---------- DATA SUPPLIED

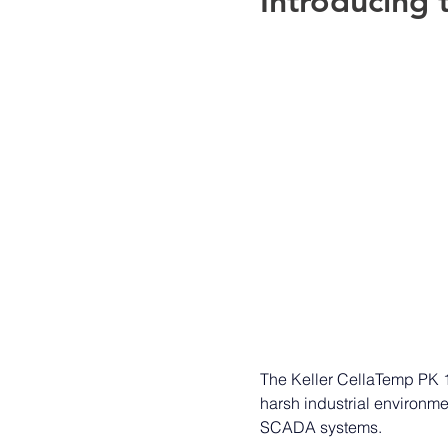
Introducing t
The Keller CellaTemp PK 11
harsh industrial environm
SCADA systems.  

--------------------
---------- DATA SUPPLIED

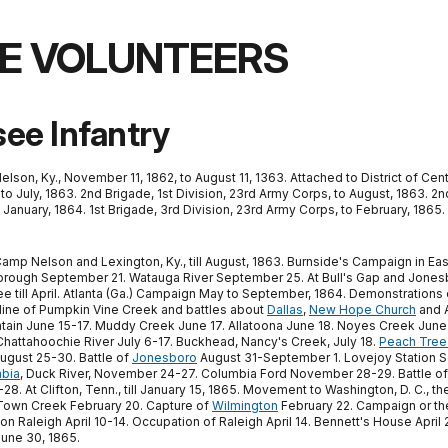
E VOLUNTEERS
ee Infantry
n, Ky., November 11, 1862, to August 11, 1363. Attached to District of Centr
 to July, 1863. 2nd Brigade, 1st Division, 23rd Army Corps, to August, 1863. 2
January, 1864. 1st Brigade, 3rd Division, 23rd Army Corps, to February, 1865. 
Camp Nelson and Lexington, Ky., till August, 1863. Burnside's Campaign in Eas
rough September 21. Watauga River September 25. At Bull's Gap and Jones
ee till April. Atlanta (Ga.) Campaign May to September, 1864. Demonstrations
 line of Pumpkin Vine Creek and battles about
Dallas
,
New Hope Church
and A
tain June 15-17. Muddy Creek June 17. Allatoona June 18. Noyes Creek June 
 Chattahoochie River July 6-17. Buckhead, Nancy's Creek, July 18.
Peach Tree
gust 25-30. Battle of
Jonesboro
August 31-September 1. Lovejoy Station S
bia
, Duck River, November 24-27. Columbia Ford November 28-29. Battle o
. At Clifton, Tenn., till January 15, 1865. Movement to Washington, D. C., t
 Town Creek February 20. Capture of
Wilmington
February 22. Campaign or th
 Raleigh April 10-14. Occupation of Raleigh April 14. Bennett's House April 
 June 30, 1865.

--------------------

REQUIRED WORK :: Please copy all lines of the listing in which the string "July" occurs.

ANSWER BOX ::
 to July, 1863. 2nd Brigade, 1st Division, 23rd Army Corps, to August, 1863. 2
 Chattahoochie River July 6-17. Buckhead, Nancy's Creek, July 18.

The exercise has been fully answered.